Остальные монахини, должно быть, уже ушли в дортуар. Рядом с Мари в клуатре только слепая аббатиса. Она протягивает руку, касается лица приорессы, чувствует, что оно мокрое.
Вот что бывает, говорит аббатиса, когда своевольничают и небрегут своим долгом.
Да, отвечает Мари глухим от ненависти голосом.
В наказание я собиралась отправить тебя в мизерикорд[11], говорит аббатиса. Дать тебе пять плетей, а между службами первого и третьего часа поставить тебя коленями на нелущеный ячмень. Но, полагаю, с тебя довольно. Да и ячменем разбрасываться не след. Бедная птица. Мне нравилось слушать, как она пищит по ночам.
Да, отвечает Мари.
Из дверей выходит Вевуа. Все сестры Мари уже засыпают, а ее кровать пустует, и если Мари не хочет получить плетей, пусть ложится немедленно.
Да, отвечает Мари. Молча следует за Вевуа в дортуар. Ложится. Руки болят от холода; чтобы согреться, она прячет их в рукава. Всю ночь Мари прислушивается, дважды убеждает себя, будто это не ветки тиса трещат от ветра, а стучат копыта коня. Но это обман слуха. Никто не приехал. И не приедет. Никто не отвезет ее домой.
С удвоенной тоской – монахини голодают, несмотря на минувший пир, – в серости и унынии этой жизни Мари всерьез подумывает покончить с собой.
Она сидит на лаудах, не слыша ни звука.
Уныние – грех, Мари это знает. И отчаяние.
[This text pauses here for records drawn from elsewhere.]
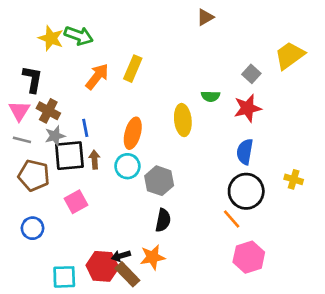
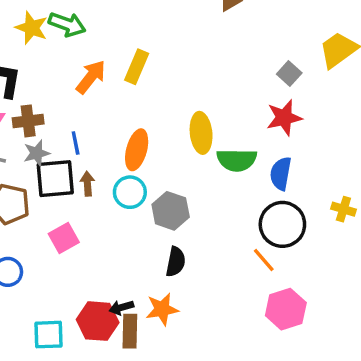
green semicircle: (211, 96) -> (237, 160), moved, size x1.6
brown cross: (48, 111) -> (28, 121), turned -35
brown rectangle: (127, 274) -> (130, 331), turned 45

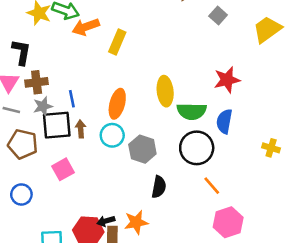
gray square: (289, 74) -> (218, 16), moved
orange arrow: (91, 77) -> (86, 27), moved, turned -148
black circle: (282, 224) -> (197, 148), moved
black semicircle: (176, 262) -> (159, 187), moved

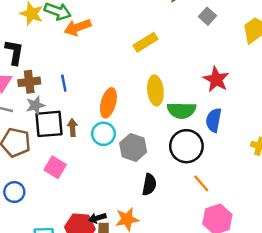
yellow rectangle: (117, 42) -> (146, 42), moved, turned 35
red star: (227, 80) -> (216, 79), turned -30
blue line: (72, 99) -> (64, 83), moved
pink square: (63, 169) -> (55, 167), turned -30

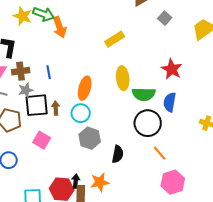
orange arrow: (77, 27) -> (60, 27), turned -90
gray hexagon: (133, 147) -> (90, 138), moved
black arrow: (97, 218) -> (76, 181), turned 112

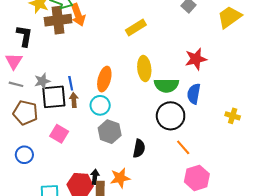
red star: (172, 69) -> (196, 59), turned 30
brown cross: (21, 71) -> (58, 20), moved, size x1.4
blue line: (49, 72) -> (71, 83), moved

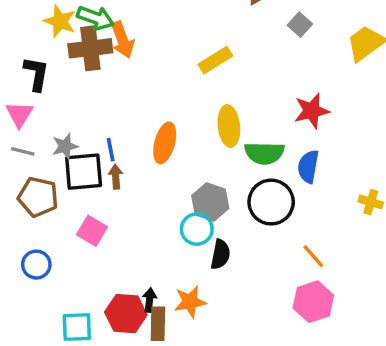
cyan circle: (100, 105) -> (197, 229), moved
gray hexagon: (110, 132) -> (210, 202), moved
orange line: (183, 147) -> (313, 256), moved

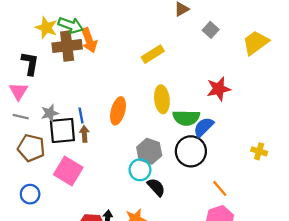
blue semicircle: (308, 167) -> (204, 127), moved, turned 35
pink square: (92, 231) -> (68, 171), size x1.4
black semicircle: (220, 254) -> (156, 187), turned -54

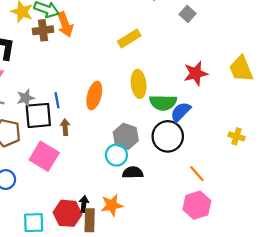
yellow trapezoid: (256, 43) -> (241, 69), moved, turned -76
brown cross: (67, 46) -> (43, 30), size x0.7
brown arrow: (84, 134) -> (65, 127), moved
black semicircle: (156, 187) -> (133, 173), turned -48

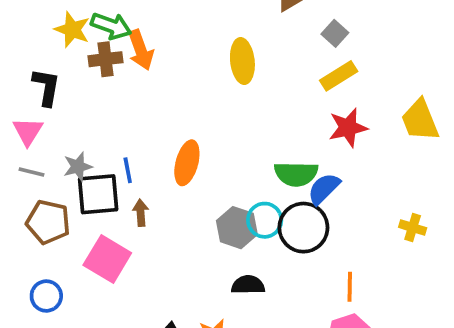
yellow rectangle: (129, 38) -> (339, 76), moved
yellow ellipse: (139, 84) -> (242, 61), moved
cyan circle: (116, 155) -> (265, 220), moved
orange line: (197, 174) -> (350, 287), turned 42

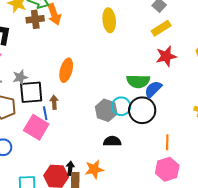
orange ellipse: (187, 163) -> (66, 70), moved
blue line: (128, 170) -> (45, 113), moved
А ненависть и того хуже, она разорвет Мари на части, стоит ей только зазеваться.
Мари подумывает убежать из аббатства, укрыться в лесу, самой ловить дичь, пить из ручьев, превратиться в дикарку, в разбойницу, жить отшельницей в древесном дупле. Но даже на этом острове не так много глухих мест, и нет ни одного, по соседству с которым не оказалась бы обитаемая деревня. Нет-нет, Мари заложница своего пола и великанского роста, ее мигом узнают, без английского языка она пленница, она уже жила, как в тюрьме, все одинокие годы после смерти матери, когда Мари вынужденно таилась, выдавала себя за мать, иначе ее родственники волками вцепились бы в наследство, нипочем не отдали бы такое богатство малолетней бастардке. Те два года, когда лишь Цецилия скрашивала ее дни, заточили Мари в клетку нынешней судьбы, и Мари больше не хочет странствовать по этой пустыне духа. Она не создана выживать в одиночку.